Nigeria’s Petrol Consumption Down 28% after Subsidy Removal, Says Downstream Regulator

The average daily petrol consumption by Nigerians fell by 28 per cent since President Bola Tinubu scrapped the country’s costly subsidy on fuel on May 29, data from the Nigerian Midstream and Downstream Petroleum Regulatory Authority (NMDPRA), has shown.
According to the industry regulator, average daily petrol consumption slumped to 48.43 million litres in June, down from the previous average of 66.9 million litres, Reuters reported, quoting figures released by NMDPRA.
Nigeria still does not know her actual daily petrol consumption, but relies on loading and truck-out data from depots to the states nationwide, rather than the actual volume dispensed by filling stations to customers daily.
Also, a quick check on the June daily loading information from the NMDPRA showed that the 28 per cent reported reduction in consumption may not have told the full story of Nigeria’s current petrol use.
The initial shock of the subsidy withdrawal announcement and the three-day holidays in June may have affected consumption substantially.
Last month, Nigeria observed the annual June 12 Democracy Day as well as a two-day Muslim festival holiday.

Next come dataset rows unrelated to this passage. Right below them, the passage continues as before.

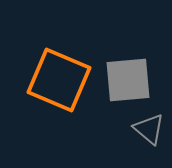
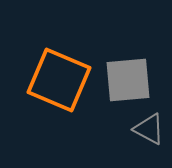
gray triangle: rotated 12 degrees counterclockwise
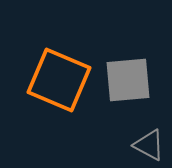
gray triangle: moved 16 px down
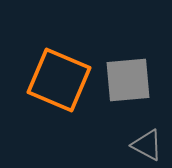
gray triangle: moved 2 px left
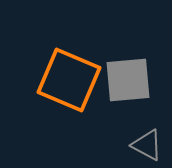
orange square: moved 10 px right
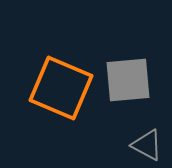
orange square: moved 8 px left, 8 px down
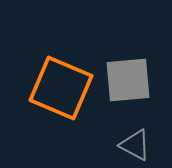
gray triangle: moved 12 px left
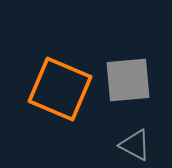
orange square: moved 1 px left, 1 px down
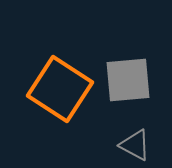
orange square: rotated 10 degrees clockwise
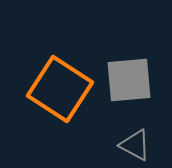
gray square: moved 1 px right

There is usually only skeletal loading by oil marketers during those days.
The country’s actual consumption figure remains a subject of controversy. In September last year, the NMDPRA said Nigeria consumed 66.8 million litres of petrol daily, while the state-owned oil company, the Nigerian National Petroleum Company Limited (NNPC), insisted that the country utilised 68 million litres of petrol daily.
On its part, the Nigeria Customs Service (NCS) however said the NNPC released 98 million litres daily even when it previously claimed the country consumed 60 million litres of petrol daily.

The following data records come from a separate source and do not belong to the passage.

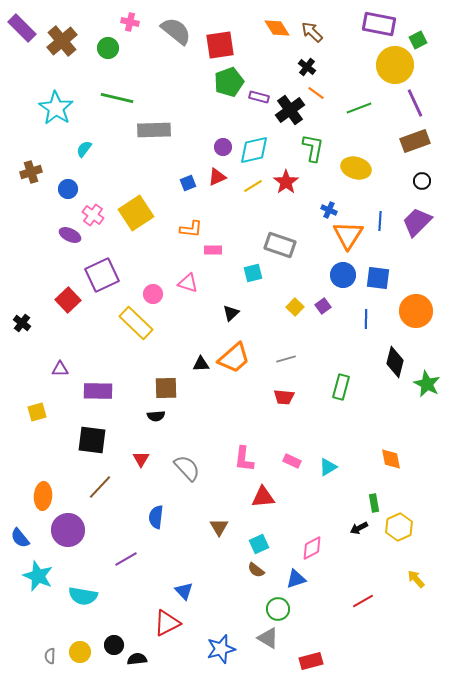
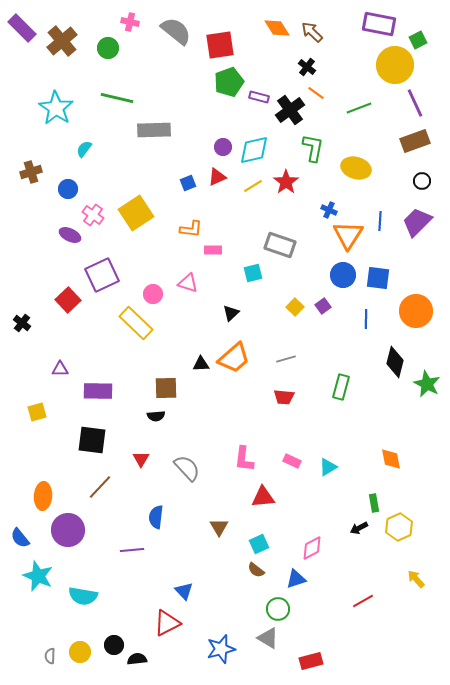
purple line at (126, 559): moved 6 px right, 9 px up; rotated 25 degrees clockwise
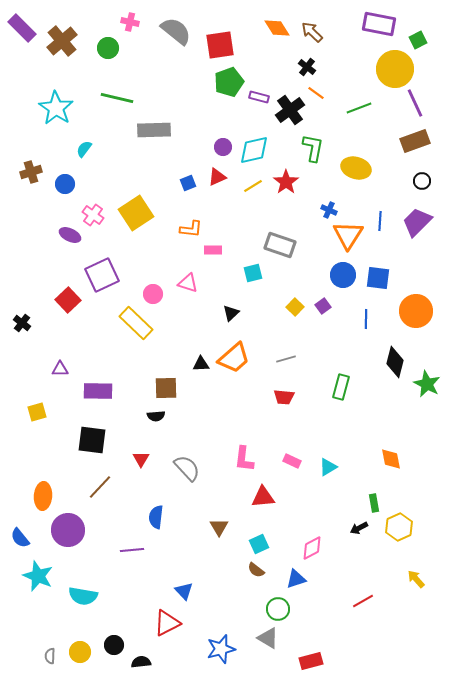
yellow circle at (395, 65): moved 4 px down
blue circle at (68, 189): moved 3 px left, 5 px up
black semicircle at (137, 659): moved 4 px right, 3 px down
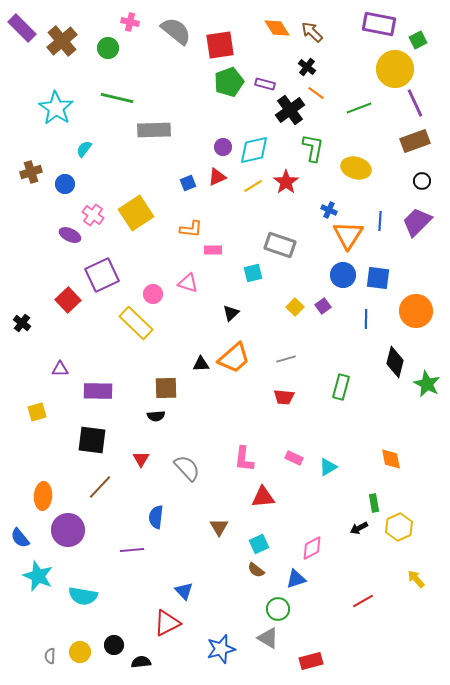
purple rectangle at (259, 97): moved 6 px right, 13 px up
pink rectangle at (292, 461): moved 2 px right, 3 px up
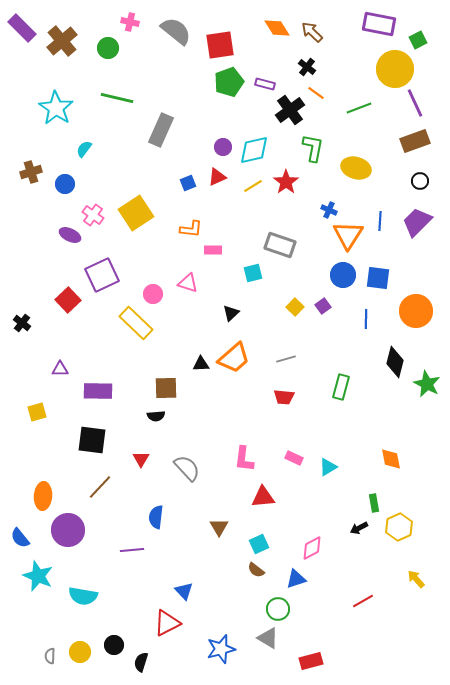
gray rectangle at (154, 130): moved 7 px right; rotated 64 degrees counterclockwise
black circle at (422, 181): moved 2 px left
black semicircle at (141, 662): rotated 66 degrees counterclockwise
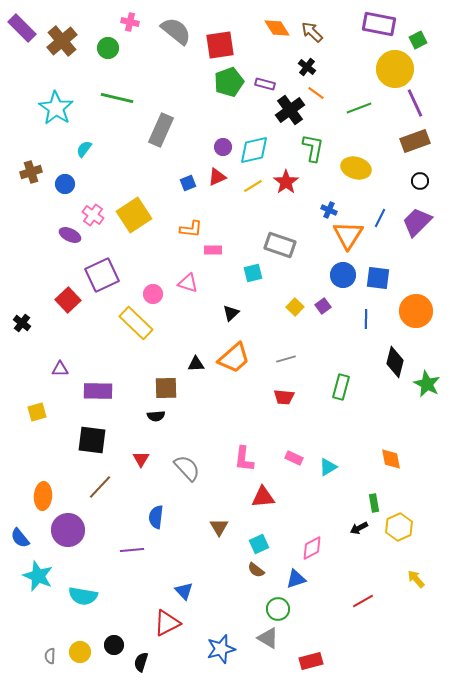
yellow square at (136, 213): moved 2 px left, 2 px down
blue line at (380, 221): moved 3 px up; rotated 24 degrees clockwise
black triangle at (201, 364): moved 5 px left
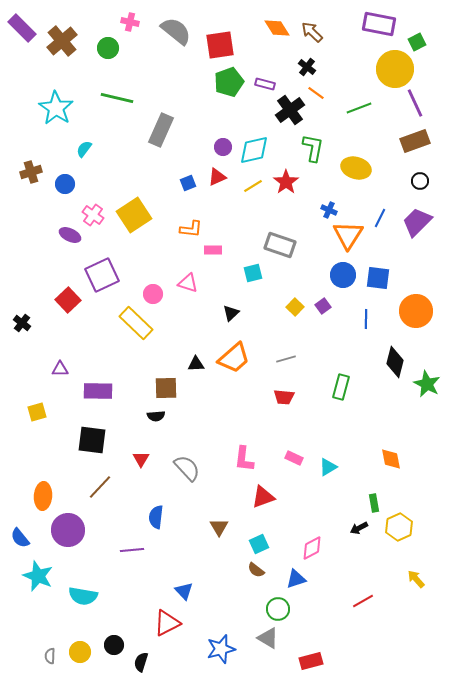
green square at (418, 40): moved 1 px left, 2 px down
red triangle at (263, 497): rotated 15 degrees counterclockwise
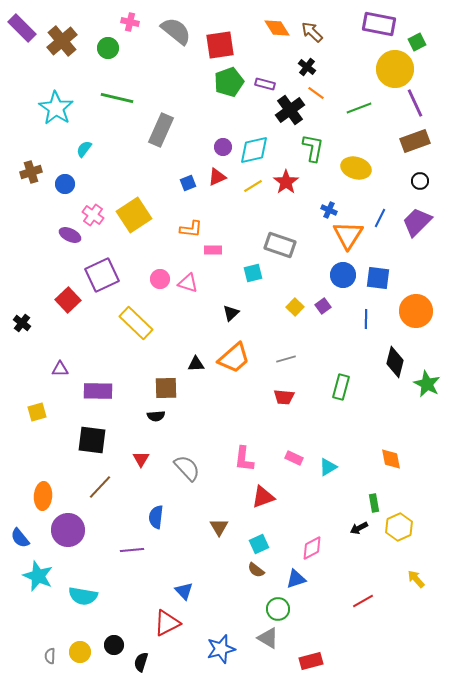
pink circle at (153, 294): moved 7 px right, 15 px up
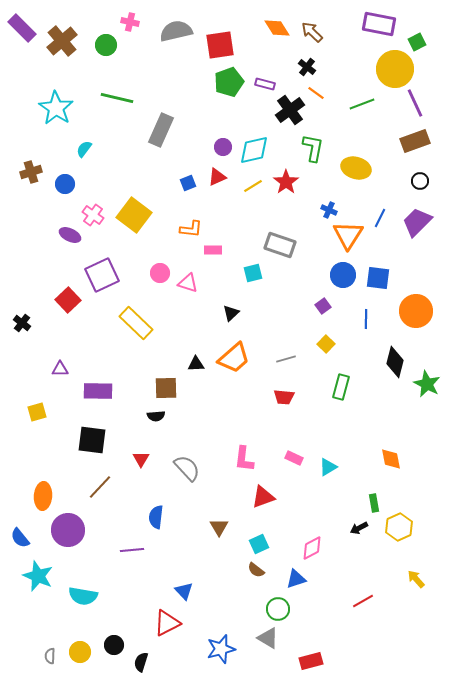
gray semicircle at (176, 31): rotated 52 degrees counterclockwise
green circle at (108, 48): moved 2 px left, 3 px up
green line at (359, 108): moved 3 px right, 4 px up
yellow square at (134, 215): rotated 20 degrees counterclockwise
pink circle at (160, 279): moved 6 px up
yellow square at (295, 307): moved 31 px right, 37 px down
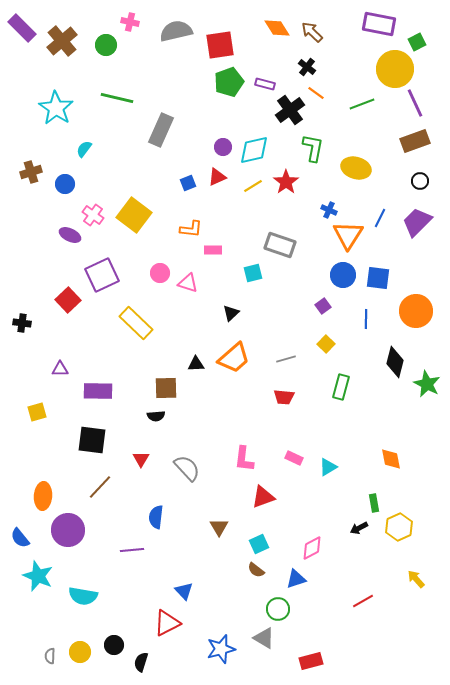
black cross at (22, 323): rotated 30 degrees counterclockwise
gray triangle at (268, 638): moved 4 px left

The subsidy had kept prices cheap for decades in Africa’s biggest economy, Reuters reported.
But it had become increasingly expensive for the country. The government spent $10 billion last year – leading to wider deficits and driving up government debt.
Since the subsidy was removed, a black market in neighbouring Cameroon, Benin, and Togo that relied on petrol smuggled from Nigeria has been reported to have collapsed.
Despite having spent $2.41 billion on the subsidy in the first five months, Nigeria could save up to $5.10 billion this year from scrapping the petrol subsidy and from FX reforms, the World Bank said on June 27.
But the varying figures provided by different agencies of government have left many Nigerians concerned about the transparency of the management of the government’s expensive fuel subsidy programme before its removal in May.
Last month, the Nigeria Extractive Industries and Transparency Initiative (NEITI) vowed to seize the gauntlet and carry out a comprehensive nationwide study of the actual volume of petrol consumed by the country.
Meanwhile, oil prices climbed about three per cent to a nine-week high at the weekend, as supply concerns and technical buying outweighed fears that further interest rate hikes could slow economic growth and reduce demand for oil.
Brent futures, Nigeria’s benchmark rose $1.95, or 2.6 per cent, to settle at $78.47 a barrel, while US West Texas Intermediate crude (WTI) rose $2.06, or 2.9 per cent, to settle at $73.86.
That was the highest close for Brent since May 1 and WTI since May 24. Both benchmarks ended up about 5 per cent for the entire week.
After two months of price consolidation between roughly $73-$77, data showed that Brent moved into technically overbought territory for the first time since mid-April.

But THISDAY reported last week that the rise in the international price of crude oil could also mean an increase in the pump price of petrol which currently sells for between N488 and N600 across the nation, depending on location.